I have a predictive model which runs 10,000+ scenarios to predict the outcome. It's a micro-simulator model for an insurance company. The data part is almost static with changes from time-to-time, meaning data is kind of read-only and data update happens outside of this simulator.
Each simulation run accepts several input parameters through a user interface. Upon submission of a run (with all user defined parameters), this model spawns 10,000 parallel jobs in cloud environment using 10,000 cores. Each of these jobs reads entire data at the beginning from a SQL database and then starts crunching data. Each job is CPU intensive and consume the CPU capacity to the extent possible. So far, memory usage is not an issue. A recent code optimization has brought the run-time down from 4+ hours to less than 1.5 hours. Meaning calculation engine takes around 90 mins to complete data crunching for a single job in a high end dedicate physical server (this is just to give you a sense of run-time). So far end users have no complaint and everything looks good.

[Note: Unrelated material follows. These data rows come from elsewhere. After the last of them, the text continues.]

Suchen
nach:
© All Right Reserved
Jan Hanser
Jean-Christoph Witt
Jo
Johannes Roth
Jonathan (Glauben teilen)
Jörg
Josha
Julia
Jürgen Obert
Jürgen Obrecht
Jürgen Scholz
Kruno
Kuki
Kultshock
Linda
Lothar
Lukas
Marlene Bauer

The calculation using is written using un-managed (to reduce layers of libraries to manage things from behind the scene) C++. The data volume is not that big (around 1,500,000 rows in a table) and the calculation engine reads the data in a single connection at beginning which takes less than a minute.
Recently we are feeling for a revisit to the architecture to determine whether this distributed architecture is the best or there may be a better way to handle this. Management has a wish to bring down the run-time within 15 mins which seems difficult unless we made some drastic changes in design. We are exploring for options like GPUs, FPGAs or things like an Inifiniband backbone, use of Hadoop etc.
Any similar experience / idea to deal with this kind of architecture? Any idea if it can be done differently instead of the way we are doing it now.